Ashley felt herself flush with frustration, especially her cheek, which definitely had a real wound shaped like a backwards B.

"I don't believe it. I thought you people were here to help," she cried.

Assistant Police Chief Maurita Bryant threw down her styrofoam coffee cup in disgust and strode across the room.

"Don't waste our time, little girl!" Bryant sneered. "This has wasted so much time. ... It's just a lot of wasted man hours."

"I guess she still doesn't get it," said Harper. He took one thick meaty hand and dug into the flesh at the base of his broad neck. The skin began to warp and stretch like warm play-doh. His entire face peeled back revealing Barack Obama.

Bryant grabbed her pony tail and yanked up like she was taking off a hat. Her mask popped off instantly. It was also Barack Obama.

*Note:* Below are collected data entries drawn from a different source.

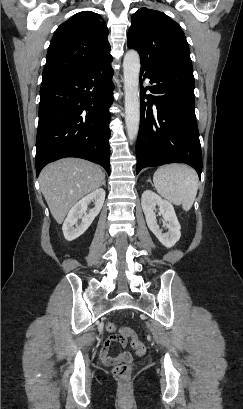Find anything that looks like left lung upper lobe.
<instances>
[{"instance_id": "5c2ea615", "label": "left lung upper lobe", "mask_w": 243, "mask_h": 409, "mask_svg": "<svg viewBox=\"0 0 243 409\" xmlns=\"http://www.w3.org/2000/svg\"><path fill=\"white\" fill-rule=\"evenodd\" d=\"M127 46L138 51L143 71L172 65L192 67L184 32L170 17L156 10L141 8L132 16Z\"/></svg>"}]
</instances>
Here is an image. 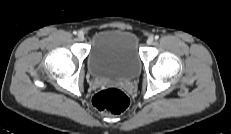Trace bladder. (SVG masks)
<instances>
[{"label":"bladder","mask_w":231,"mask_h":134,"mask_svg":"<svg viewBox=\"0 0 231 134\" xmlns=\"http://www.w3.org/2000/svg\"><path fill=\"white\" fill-rule=\"evenodd\" d=\"M141 68L139 43L131 31L107 29L96 32L90 43L87 69L94 78L130 79Z\"/></svg>","instance_id":"31cf9c89"}]
</instances>
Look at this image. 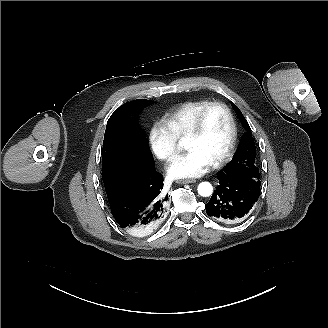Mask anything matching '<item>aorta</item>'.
I'll use <instances>...</instances> for the list:
<instances>
[{"instance_id": "762f6f07", "label": "aorta", "mask_w": 328, "mask_h": 328, "mask_svg": "<svg viewBox=\"0 0 328 328\" xmlns=\"http://www.w3.org/2000/svg\"><path fill=\"white\" fill-rule=\"evenodd\" d=\"M213 193V187L209 182H201L198 185V194L203 197H209Z\"/></svg>"}]
</instances>
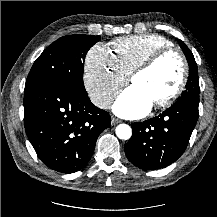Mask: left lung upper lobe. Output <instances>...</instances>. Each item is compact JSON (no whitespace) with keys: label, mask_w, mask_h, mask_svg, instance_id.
I'll use <instances>...</instances> for the list:
<instances>
[{"label":"left lung upper lobe","mask_w":217,"mask_h":217,"mask_svg":"<svg viewBox=\"0 0 217 217\" xmlns=\"http://www.w3.org/2000/svg\"><path fill=\"white\" fill-rule=\"evenodd\" d=\"M179 45L182 48L186 56V59L189 63V79L185 86L186 89L182 92L181 97L178 99V101L186 99V100H190L194 102H199L200 87H199V82H198L197 64L195 62L192 52L185 45V43L179 40Z\"/></svg>","instance_id":"left-lung-upper-lobe-1"}]
</instances>
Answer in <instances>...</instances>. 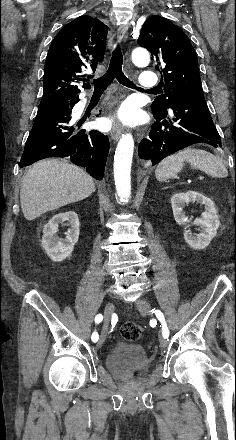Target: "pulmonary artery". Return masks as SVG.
I'll use <instances>...</instances> for the list:
<instances>
[{
    "label": "pulmonary artery",
    "mask_w": 236,
    "mask_h": 440,
    "mask_svg": "<svg viewBox=\"0 0 236 440\" xmlns=\"http://www.w3.org/2000/svg\"><path fill=\"white\" fill-rule=\"evenodd\" d=\"M158 84V77L155 73L144 71L139 80L138 87L144 90L152 89Z\"/></svg>",
    "instance_id": "pulmonary-artery-1"
}]
</instances>
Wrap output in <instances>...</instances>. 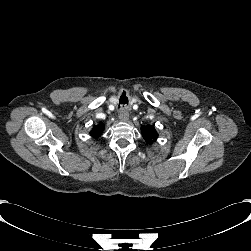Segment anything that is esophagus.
Segmentation results:
<instances>
[{"label":"esophagus","instance_id":"obj_1","mask_svg":"<svg viewBox=\"0 0 251 251\" xmlns=\"http://www.w3.org/2000/svg\"><path fill=\"white\" fill-rule=\"evenodd\" d=\"M119 119L126 122L129 119V114L126 110L122 109L119 113Z\"/></svg>","mask_w":251,"mask_h":251}]
</instances>
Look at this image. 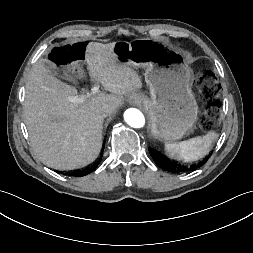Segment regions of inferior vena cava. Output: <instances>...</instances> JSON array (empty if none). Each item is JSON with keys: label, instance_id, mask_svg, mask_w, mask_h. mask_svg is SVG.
Listing matches in <instances>:
<instances>
[{"label": "inferior vena cava", "instance_id": "inferior-vena-cava-1", "mask_svg": "<svg viewBox=\"0 0 253 253\" xmlns=\"http://www.w3.org/2000/svg\"><path fill=\"white\" fill-rule=\"evenodd\" d=\"M115 109H116V107L111 104H104L102 107V110L106 115L112 114L115 111Z\"/></svg>", "mask_w": 253, "mask_h": 253}]
</instances>
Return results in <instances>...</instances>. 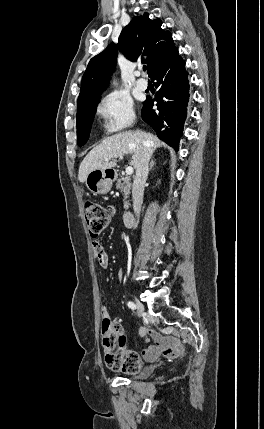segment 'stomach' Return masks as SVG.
Listing matches in <instances>:
<instances>
[{"mask_svg":"<svg viewBox=\"0 0 264 429\" xmlns=\"http://www.w3.org/2000/svg\"><path fill=\"white\" fill-rule=\"evenodd\" d=\"M116 177V171L112 168L93 170L87 175L85 183L88 190L94 195H104L110 191Z\"/></svg>","mask_w":264,"mask_h":429,"instance_id":"obj_1","label":"stomach"}]
</instances>
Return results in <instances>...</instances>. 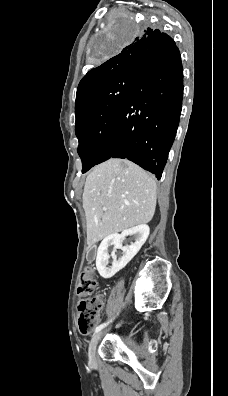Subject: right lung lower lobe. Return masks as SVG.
Returning a JSON list of instances; mask_svg holds the SVG:
<instances>
[{
	"label": "right lung lower lobe",
	"mask_w": 228,
	"mask_h": 396,
	"mask_svg": "<svg viewBox=\"0 0 228 396\" xmlns=\"http://www.w3.org/2000/svg\"><path fill=\"white\" fill-rule=\"evenodd\" d=\"M182 97L181 56L171 38L142 60L97 164L127 158L160 179L178 128Z\"/></svg>",
	"instance_id": "right-lung-lower-lobe-1"
}]
</instances>
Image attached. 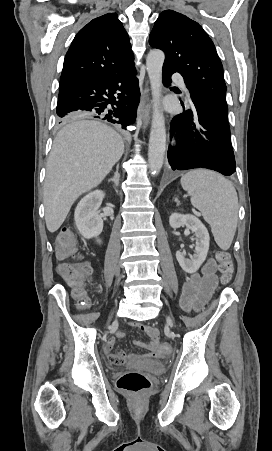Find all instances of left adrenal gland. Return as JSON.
I'll use <instances>...</instances> for the list:
<instances>
[{
  "mask_svg": "<svg viewBox=\"0 0 272 451\" xmlns=\"http://www.w3.org/2000/svg\"><path fill=\"white\" fill-rule=\"evenodd\" d=\"M174 202H178V198H175Z\"/></svg>",
  "mask_w": 272,
  "mask_h": 451,
  "instance_id": "left-adrenal-gland-1",
  "label": "left adrenal gland"
}]
</instances>
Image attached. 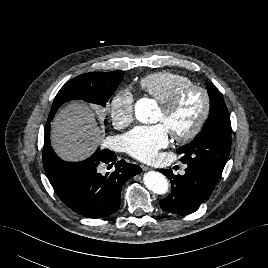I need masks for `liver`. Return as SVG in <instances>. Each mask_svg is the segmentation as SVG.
I'll return each instance as SVG.
<instances>
[{"label":"liver","mask_w":268,"mask_h":268,"mask_svg":"<svg viewBox=\"0 0 268 268\" xmlns=\"http://www.w3.org/2000/svg\"><path fill=\"white\" fill-rule=\"evenodd\" d=\"M103 137L95 113L82 102L66 105L52 122V147L68 161H80L92 155Z\"/></svg>","instance_id":"obj_1"}]
</instances>
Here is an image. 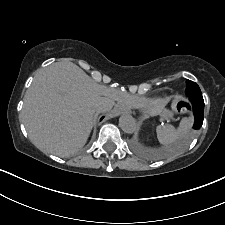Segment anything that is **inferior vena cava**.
Listing matches in <instances>:
<instances>
[{"instance_id":"1","label":"inferior vena cava","mask_w":225,"mask_h":225,"mask_svg":"<svg viewBox=\"0 0 225 225\" xmlns=\"http://www.w3.org/2000/svg\"><path fill=\"white\" fill-rule=\"evenodd\" d=\"M105 109H106V107H105V106H103V105L98 106V110H99V111H105Z\"/></svg>"}]
</instances>
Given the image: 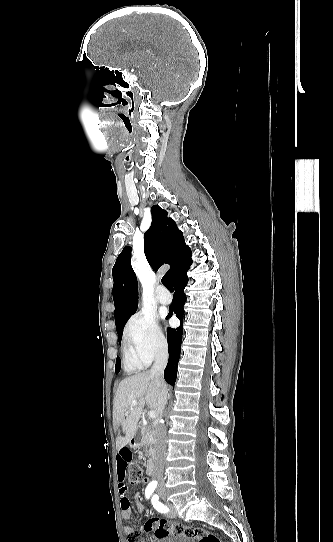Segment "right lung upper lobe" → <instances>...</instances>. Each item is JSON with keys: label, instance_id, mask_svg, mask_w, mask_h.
Here are the masks:
<instances>
[{"label": "right lung upper lobe", "instance_id": "cb5924a9", "mask_svg": "<svg viewBox=\"0 0 333 542\" xmlns=\"http://www.w3.org/2000/svg\"><path fill=\"white\" fill-rule=\"evenodd\" d=\"M152 224L144 234V253L154 271L167 263L171 273L173 262L186 245L183 233L167 212L159 206L152 207ZM131 247H125L113 267V300L115 322L118 324L138 307V284L131 266Z\"/></svg>", "mask_w": 333, "mask_h": 542}]
</instances>
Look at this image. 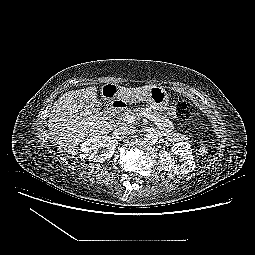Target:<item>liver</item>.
Returning a JSON list of instances; mask_svg holds the SVG:
<instances>
[{
	"mask_svg": "<svg viewBox=\"0 0 255 255\" xmlns=\"http://www.w3.org/2000/svg\"><path fill=\"white\" fill-rule=\"evenodd\" d=\"M118 88L117 97L123 103L136 104L145 99L152 85ZM100 105L96 87L62 94L53 104L48 121L49 134L54 138L56 145L74 155L78 145L84 140L110 133L113 125L102 117Z\"/></svg>",
	"mask_w": 255,
	"mask_h": 255,
	"instance_id": "liver-1",
	"label": "liver"
}]
</instances>
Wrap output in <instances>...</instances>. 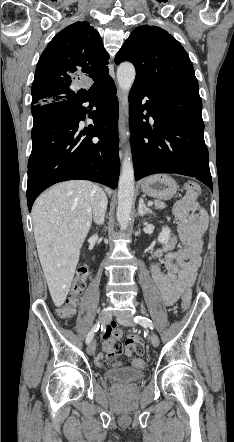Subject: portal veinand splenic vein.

"Soon, little girl, your pitiful human race will belong to us," said the two in unison. They began to laugh. Cold, cruel, inhuman laughter.

Ashley looked back and forth at the two Obamas, their faces wet and slimy, like newborns. The backwards B was hard red against the soft white of her cheek. Then she grabbed her ears and pulled sideways.

"Oh, my bad. I didn't realize," the third Obama said, shaking off the last of the Ashley mask. "It can be hard to keep track of all of us. Whew, we almost tried to conspiracy each other!"

"Whoops ha ha!" said the second Obama.

"Classic," said the first Obama. "Ok, let's get these disguises back on and go bullshit the press."